Forum Moderators: Robert Charlton & goodroi
Webmasters wishing to implement First Click Free should follow these guidelines:
- All users who click a Google search result to arrive at your site should be allowed to see the full text of the content they're trying to access.
- The page displayed to all users who visit from Google must be identical to the content that is shown to Googlebot.
- If a user clicks to a multi-page article, the user must be able to view the entire article.
They also have some implementation suggestions (i.e cloak for googlebot, show protected content based on the referrer).
[edited by: Receptional_Andy at 9:40 pm (utc) on Oct. 18, 2008]
The first-click-free program seems like a pretty solid idea to me, especially because it's opt-in for the publisher. I am suprised that every page of a multi-page article needs to be made available to vistors who arrive from Google search, but that's a judgement call, and I could see it going either way.
I'm curious about sites who are using the program - whether it increases registration or not. My guess is that the raw number of registrations would increase, but the percentage would decrease. Am I right?
Lame.. I suspect that means that they could basically search your entire site via Google without ever registering.
Let’s say that We have ranked for "Red Widgets" as #1 for the past 5 years. That page has 30 links to individual Red Widget Pages. are those considered "every page of a multi-page article"? or will G simply rank it as an ecommerce catalog pages?
My Question is: What is the point of "CACHED" link in Google SERP then?
The first-click-free program was originally conceived for News sites like the NT Times that require registration or in some cases, subscription, to view content. So the language that Google uses is focused around "articles".
How the policy applies to other types of multi-page content is not so clear, but the intent is not so hard to discern. I doubt that Google expects access to one page out of an entire book should imply access to the entire thing.
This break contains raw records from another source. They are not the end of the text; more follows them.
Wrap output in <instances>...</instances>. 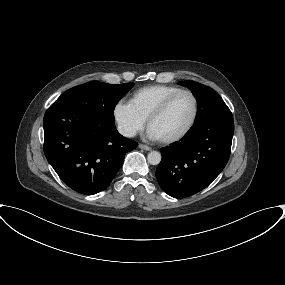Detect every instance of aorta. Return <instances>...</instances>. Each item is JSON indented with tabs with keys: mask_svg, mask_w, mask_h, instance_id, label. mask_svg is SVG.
Returning a JSON list of instances; mask_svg holds the SVG:
<instances>
[{
	"mask_svg": "<svg viewBox=\"0 0 285 285\" xmlns=\"http://www.w3.org/2000/svg\"><path fill=\"white\" fill-rule=\"evenodd\" d=\"M147 160L151 165H158L161 161V154L158 151H151L147 156Z\"/></svg>",
	"mask_w": 285,
	"mask_h": 285,
	"instance_id": "762f6f07",
	"label": "aorta"
}]
</instances>
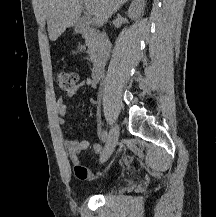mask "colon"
<instances>
[{
	"mask_svg": "<svg viewBox=\"0 0 216 217\" xmlns=\"http://www.w3.org/2000/svg\"><path fill=\"white\" fill-rule=\"evenodd\" d=\"M79 80V75L75 71L60 70L56 73V81L59 86L66 91L74 89Z\"/></svg>",
	"mask_w": 216,
	"mask_h": 217,
	"instance_id": "colon-1",
	"label": "colon"
}]
</instances>
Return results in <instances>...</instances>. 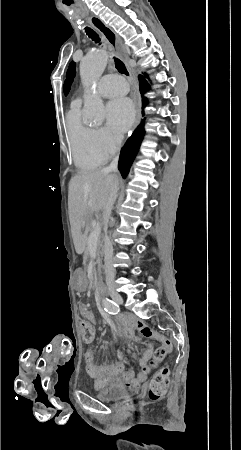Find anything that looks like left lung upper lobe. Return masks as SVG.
<instances>
[{
  "label": "left lung upper lobe",
  "instance_id": "left-lung-upper-lobe-1",
  "mask_svg": "<svg viewBox=\"0 0 241 450\" xmlns=\"http://www.w3.org/2000/svg\"><path fill=\"white\" fill-rule=\"evenodd\" d=\"M75 66H76L75 62L72 61L70 63V65H69V69L67 70L66 80H65L64 86H63V90H64V94L65 95L68 94V92L70 90V86H71V84L73 82V78H74L75 73H76Z\"/></svg>",
  "mask_w": 241,
  "mask_h": 450
}]
</instances>
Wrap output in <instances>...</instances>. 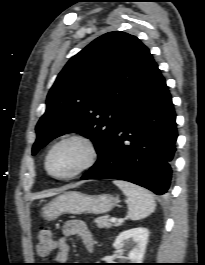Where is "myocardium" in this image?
I'll return each mask as SVG.
<instances>
[{
    "instance_id": "myocardium-1",
    "label": "myocardium",
    "mask_w": 205,
    "mask_h": 265,
    "mask_svg": "<svg viewBox=\"0 0 205 265\" xmlns=\"http://www.w3.org/2000/svg\"><path fill=\"white\" fill-rule=\"evenodd\" d=\"M70 141L78 142L84 146L86 150L85 159L73 172L69 174L66 175L54 174L49 168V158L56 147ZM98 155H99L98 147L95 141L91 137L80 133H72L58 139L48 148L44 157V168L46 173L54 179L71 180L80 176L87 170H89L96 163Z\"/></svg>"
}]
</instances>
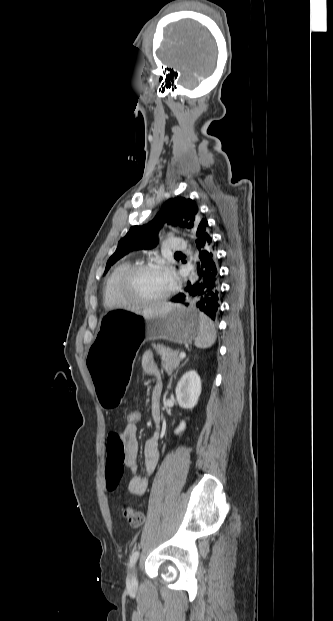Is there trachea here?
Here are the masks:
<instances>
[{
    "mask_svg": "<svg viewBox=\"0 0 333 621\" xmlns=\"http://www.w3.org/2000/svg\"><path fill=\"white\" fill-rule=\"evenodd\" d=\"M175 254H177V255H178V254H182V253H181V252H176Z\"/></svg>",
    "mask_w": 333,
    "mask_h": 621,
    "instance_id": "obj_1",
    "label": "trachea"
}]
</instances>
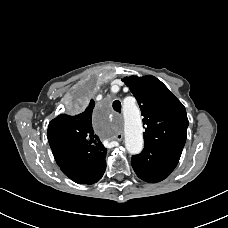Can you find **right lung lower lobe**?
Wrapping results in <instances>:
<instances>
[{"label": "right lung lower lobe", "mask_w": 228, "mask_h": 228, "mask_svg": "<svg viewBox=\"0 0 228 228\" xmlns=\"http://www.w3.org/2000/svg\"><path fill=\"white\" fill-rule=\"evenodd\" d=\"M53 154L63 173L79 184L96 183L106 169V150L77 146Z\"/></svg>", "instance_id": "obj_1"}]
</instances>
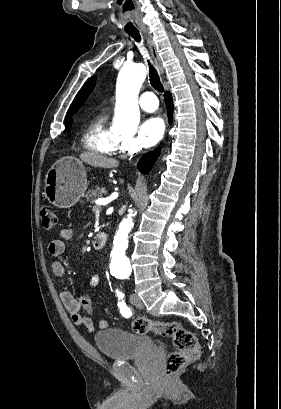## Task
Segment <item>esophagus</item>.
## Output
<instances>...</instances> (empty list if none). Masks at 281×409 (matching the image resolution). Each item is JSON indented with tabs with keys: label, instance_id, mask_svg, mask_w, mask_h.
I'll use <instances>...</instances> for the list:
<instances>
[{
	"label": "esophagus",
	"instance_id": "34e87169",
	"mask_svg": "<svg viewBox=\"0 0 281 409\" xmlns=\"http://www.w3.org/2000/svg\"><path fill=\"white\" fill-rule=\"evenodd\" d=\"M143 33H144V36H145V38H146V40H147V43H148V46H149V49H150L152 58H153V60H154V62H155V64H156V66H157L159 72H160L161 74H163L164 68H163V66H162V62H161L160 56H159V54H158L156 45H155V43H154L152 37H151L147 32H143Z\"/></svg>",
	"mask_w": 281,
	"mask_h": 409
}]
</instances>
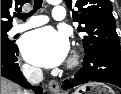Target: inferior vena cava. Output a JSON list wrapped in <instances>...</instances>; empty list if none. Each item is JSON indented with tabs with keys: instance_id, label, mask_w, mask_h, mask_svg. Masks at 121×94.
<instances>
[{
	"instance_id": "obj_1",
	"label": "inferior vena cava",
	"mask_w": 121,
	"mask_h": 94,
	"mask_svg": "<svg viewBox=\"0 0 121 94\" xmlns=\"http://www.w3.org/2000/svg\"><path fill=\"white\" fill-rule=\"evenodd\" d=\"M22 72L28 82L32 85H37L43 80V72L40 68L24 65L22 67ZM24 94H30V92L26 90L24 91Z\"/></svg>"
}]
</instances>
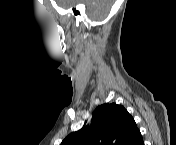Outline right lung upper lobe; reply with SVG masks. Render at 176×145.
Instances as JSON below:
<instances>
[{
  "label": "right lung upper lobe",
  "mask_w": 176,
  "mask_h": 145,
  "mask_svg": "<svg viewBox=\"0 0 176 145\" xmlns=\"http://www.w3.org/2000/svg\"><path fill=\"white\" fill-rule=\"evenodd\" d=\"M61 145H143V141L128 111L106 103L95 109L89 127L70 133Z\"/></svg>",
  "instance_id": "cb5924a9"
}]
</instances>
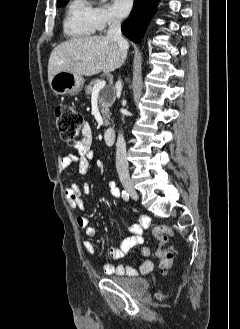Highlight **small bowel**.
<instances>
[{"label": "small bowel", "instance_id": "obj_1", "mask_svg": "<svg viewBox=\"0 0 240 329\" xmlns=\"http://www.w3.org/2000/svg\"><path fill=\"white\" fill-rule=\"evenodd\" d=\"M92 129L88 123H85L82 127V138L80 141L75 143L74 151L75 153H70L67 155H62L58 158L57 170L58 173L63 176L66 174L68 168L76 164L78 171L81 175H88L90 173V161L94 159V152L91 148L92 146ZM109 188L112 196L118 197L119 192L116 189L114 183H109ZM91 191V186L88 183L83 185L72 184L65 189V196L69 206L72 209H79L84 211L83 195L88 194ZM149 219L146 216H141L139 222L130 227V236L126 238L121 244L112 246L109 249L110 255L114 259L124 258L130 249L137 245L143 243V231L147 227ZM76 224L80 229L85 231L88 239L83 243L84 253L91 257L95 251V241L96 230L89 226V219L86 215H78L76 217ZM140 253L144 260L139 265L138 268H134L128 265H113L110 263H103L102 268L107 274H114L118 276H137L145 275L150 273L154 268V263L148 258L150 255V248L148 246L142 245L140 248Z\"/></svg>", "mask_w": 240, "mask_h": 329}]
</instances>
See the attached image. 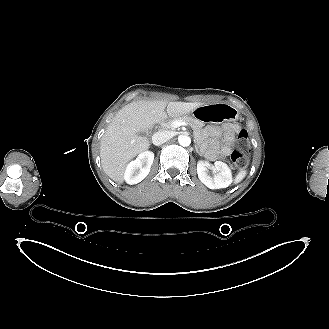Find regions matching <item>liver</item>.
I'll return each mask as SVG.
<instances>
[{"label": "liver", "mask_w": 329, "mask_h": 329, "mask_svg": "<svg viewBox=\"0 0 329 329\" xmlns=\"http://www.w3.org/2000/svg\"><path fill=\"white\" fill-rule=\"evenodd\" d=\"M202 105L201 102L139 100L121 108L101 138L100 156L104 172L122 184L128 162L150 147V142L140 132L151 129L167 117L175 118L192 113Z\"/></svg>", "instance_id": "obj_1"}]
</instances>
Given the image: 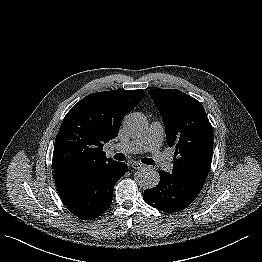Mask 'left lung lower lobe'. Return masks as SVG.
Returning a JSON list of instances; mask_svg holds the SVG:
<instances>
[{
	"instance_id": "obj_1",
	"label": "left lung lower lobe",
	"mask_w": 262,
	"mask_h": 262,
	"mask_svg": "<svg viewBox=\"0 0 262 262\" xmlns=\"http://www.w3.org/2000/svg\"><path fill=\"white\" fill-rule=\"evenodd\" d=\"M159 184L144 191V201L161 211L174 213L185 209L200 193L203 185L177 174L159 171Z\"/></svg>"
}]
</instances>
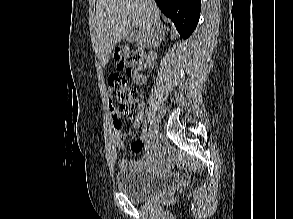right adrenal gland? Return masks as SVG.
Masks as SVG:
<instances>
[{"label":"right adrenal gland","instance_id":"obj_1","mask_svg":"<svg viewBox=\"0 0 293 219\" xmlns=\"http://www.w3.org/2000/svg\"><path fill=\"white\" fill-rule=\"evenodd\" d=\"M163 35H164V32L162 33V35H161L160 39H162V38H163Z\"/></svg>","mask_w":293,"mask_h":219}]
</instances>
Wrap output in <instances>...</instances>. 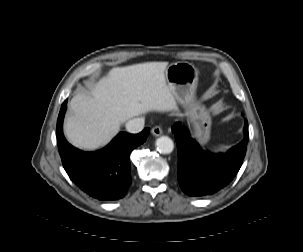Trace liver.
<instances>
[{"mask_svg":"<svg viewBox=\"0 0 303 252\" xmlns=\"http://www.w3.org/2000/svg\"><path fill=\"white\" fill-rule=\"evenodd\" d=\"M168 62H147L116 67L95 83L90 94L70 102L64 134L74 146L94 150L107 144L125 121L151 111H172L176 98L165 69Z\"/></svg>","mask_w":303,"mask_h":252,"instance_id":"1","label":"liver"}]
</instances>
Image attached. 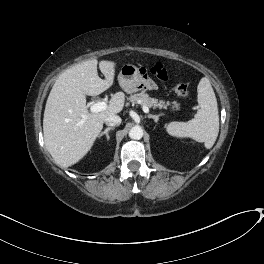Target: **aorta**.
<instances>
[{
  "label": "aorta",
  "instance_id": "aorta-1",
  "mask_svg": "<svg viewBox=\"0 0 264 264\" xmlns=\"http://www.w3.org/2000/svg\"><path fill=\"white\" fill-rule=\"evenodd\" d=\"M143 136V129L140 126H134L129 131L131 139H141Z\"/></svg>",
  "mask_w": 264,
  "mask_h": 264
}]
</instances>
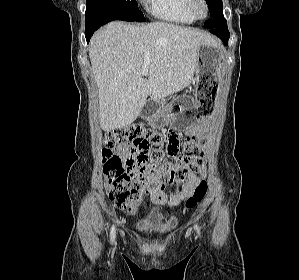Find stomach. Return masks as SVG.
Returning <instances> with one entry per match:
<instances>
[{
  "label": "stomach",
  "mask_w": 299,
  "mask_h": 280,
  "mask_svg": "<svg viewBox=\"0 0 299 280\" xmlns=\"http://www.w3.org/2000/svg\"><path fill=\"white\" fill-rule=\"evenodd\" d=\"M223 60L224 55L218 45H201L193 77L194 96L183 95L171 102L149 103L141 110V116L155 128L173 125L183 130L190 128L199 118L210 116L219 100Z\"/></svg>",
  "instance_id": "1"
}]
</instances>
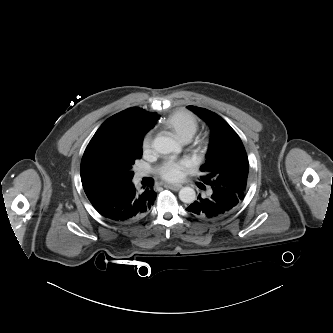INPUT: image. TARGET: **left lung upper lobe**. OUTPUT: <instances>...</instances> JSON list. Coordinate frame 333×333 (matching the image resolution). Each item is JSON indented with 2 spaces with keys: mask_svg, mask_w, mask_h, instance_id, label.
<instances>
[{
  "mask_svg": "<svg viewBox=\"0 0 333 333\" xmlns=\"http://www.w3.org/2000/svg\"><path fill=\"white\" fill-rule=\"evenodd\" d=\"M189 110L203 119L210 127L211 137L201 180L210 187L220 186L231 190L240 200L247 187L249 163L243 143L231 126L216 113L188 106Z\"/></svg>",
  "mask_w": 333,
  "mask_h": 333,
  "instance_id": "1",
  "label": "left lung upper lobe"
}]
</instances>
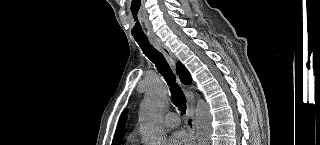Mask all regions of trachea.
<instances>
[{
  "label": "trachea",
  "instance_id": "1",
  "mask_svg": "<svg viewBox=\"0 0 320 145\" xmlns=\"http://www.w3.org/2000/svg\"><path fill=\"white\" fill-rule=\"evenodd\" d=\"M145 56H147L156 66L157 70L163 75L168 85L174 105L184 114L186 111V98L181 87L176 82V77L171 70L163 54L155 49L147 37H134Z\"/></svg>",
  "mask_w": 320,
  "mask_h": 145
}]
</instances>
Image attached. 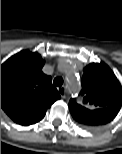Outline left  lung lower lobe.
<instances>
[{
    "label": "left lung lower lobe",
    "instance_id": "0a47b994",
    "mask_svg": "<svg viewBox=\"0 0 122 154\" xmlns=\"http://www.w3.org/2000/svg\"><path fill=\"white\" fill-rule=\"evenodd\" d=\"M119 110L116 109H102L100 117H96L93 119H87L89 121V126H84L85 128L91 129L96 128L100 125L106 124L114 119Z\"/></svg>",
    "mask_w": 122,
    "mask_h": 154
}]
</instances>
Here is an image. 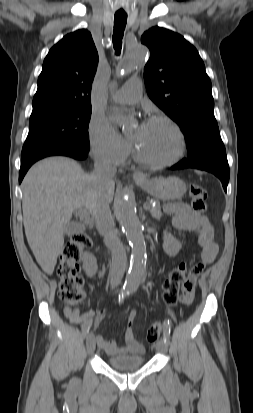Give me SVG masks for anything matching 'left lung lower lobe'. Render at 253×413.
I'll list each match as a JSON object with an SVG mask.
<instances>
[{
    "label": "left lung lower lobe",
    "instance_id": "obj_1",
    "mask_svg": "<svg viewBox=\"0 0 253 413\" xmlns=\"http://www.w3.org/2000/svg\"><path fill=\"white\" fill-rule=\"evenodd\" d=\"M185 168H195L213 173L221 180L224 190H227L230 172L226 153L212 155L201 161L183 159L171 167L173 170Z\"/></svg>",
    "mask_w": 253,
    "mask_h": 413
}]
</instances>
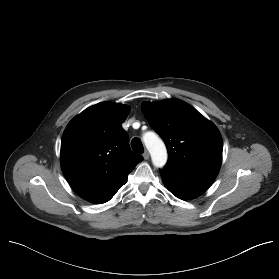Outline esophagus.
<instances>
[{
  "label": "esophagus",
  "mask_w": 279,
  "mask_h": 279,
  "mask_svg": "<svg viewBox=\"0 0 279 279\" xmlns=\"http://www.w3.org/2000/svg\"><path fill=\"white\" fill-rule=\"evenodd\" d=\"M149 157H150V154H149V152L146 150V151L143 153V158H144L145 160H148Z\"/></svg>",
  "instance_id": "obj_1"
}]
</instances>
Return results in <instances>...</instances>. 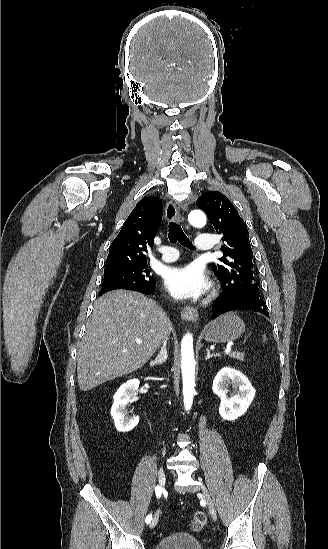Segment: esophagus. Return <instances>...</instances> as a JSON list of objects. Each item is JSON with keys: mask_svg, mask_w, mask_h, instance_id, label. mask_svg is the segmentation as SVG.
Instances as JSON below:
<instances>
[{"mask_svg": "<svg viewBox=\"0 0 328 549\" xmlns=\"http://www.w3.org/2000/svg\"><path fill=\"white\" fill-rule=\"evenodd\" d=\"M165 217L169 222H179L182 220L177 206L174 202L170 201L167 203ZM181 318L183 320L196 321L198 320V310L195 307L188 305L187 307H184V309L181 311Z\"/></svg>", "mask_w": 328, "mask_h": 549, "instance_id": "1", "label": "esophagus"}]
</instances>
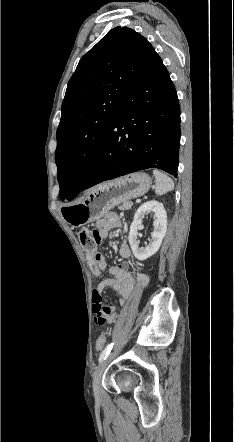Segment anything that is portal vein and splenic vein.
Returning a JSON list of instances; mask_svg holds the SVG:
<instances>
[{
    "mask_svg": "<svg viewBox=\"0 0 234 442\" xmlns=\"http://www.w3.org/2000/svg\"><path fill=\"white\" fill-rule=\"evenodd\" d=\"M136 202H137V203H139V202H140V200H137Z\"/></svg>",
    "mask_w": 234,
    "mask_h": 442,
    "instance_id": "1",
    "label": "portal vein and splenic vein"
}]
</instances>
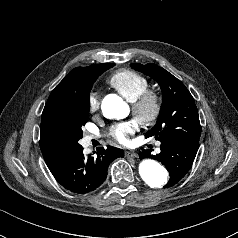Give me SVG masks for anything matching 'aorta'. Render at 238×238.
Instances as JSON below:
<instances>
[{
    "mask_svg": "<svg viewBox=\"0 0 238 238\" xmlns=\"http://www.w3.org/2000/svg\"><path fill=\"white\" fill-rule=\"evenodd\" d=\"M102 112L107 118H125L129 113L128 106L118 96H107L102 102ZM142 180L151 188H162L168 181L167 170L157 161L144 159L139 165Z\"/></svg>",
    "mask_w": 238,
    "mask_h": 238,
    "instance_id": "obj_1",
    "label": "aorta"
}]
</instances>
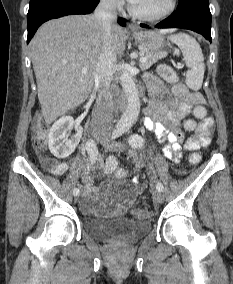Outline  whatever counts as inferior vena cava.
Listing matches in <instances>:
<instances>
[{
    "label": "inferior vena cava",
    "instance_id": "inferior-vena-cava-1",
    "mask_svg": "<svg viewBox=\"0 0 233 284\" xmlns=\"http://www.w3.org/2000/svg\"><path fill=\"white\" fill-rule=\"evenodd\" d=\"M116 0H101L96 7L94 17L101 23L104 31L103 50L95 73V85L98 97L92 112L94 130L110 134L113 130L114 92L111 86L116 64V54L112 47L111 30L117 21Z\"/></svg>",
    "mask_w": 233,
    "mask_h": 284
}]
</instances>
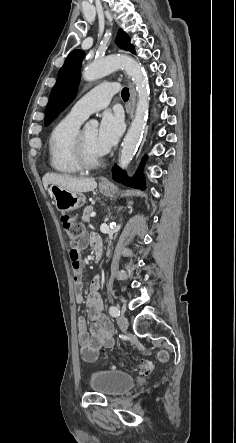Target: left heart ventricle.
<instances>
[{"label":"left heart ventricle","mask_w":236,"mask_h":443,"mask_svg":"<svg viewBox=\"0 0 236 443\" xmlns=\"http://www.w3.org/2000/svg\"><path fill=\"white\" fill-rule=\"evenodd\" d=\"M96 134L97 129L95 127H86L83 129L85 147L90 156L100 155L96 148Z\"/></svg>","instance_id":"b2bd125f"}]
</instances>
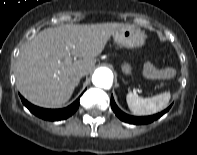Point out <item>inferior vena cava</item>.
I'll return each mask as SVG.
<instances>
[{
    "instance_id": "obj_1",
    "label": "inferior vena cava",
    "mask_w": 197,
    "mask_h": 155,
    "mask_svg": "<svg viewBox=\"0 0 197 155\" xmlns=\"http://www.w3.org/2000/svg\"><path fill=\"white\" fill-rule=\"evenodd\" d=\"M77 74H78L79 77H82V76L87 74V71L85 69H81V70L78 71Z\"/></svg>"
}]
</instances>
If you don't do what Google wants, they will promote other pages above you on purpose?
This isn't just SEO, this is Google dictating the rules, is no-one going to point that out?
Mission-creep, I'm just saying...
ps. Google in stealth mode always sends a referer? I don't see that always.
The reason I mentioned showing an image to visitors and text to google was so that people can not easily download your content and steal it.
One more question I have does this change what Matt Cutts said about the whole WebmasterWorld cloaking issue? I have based what I do now on that.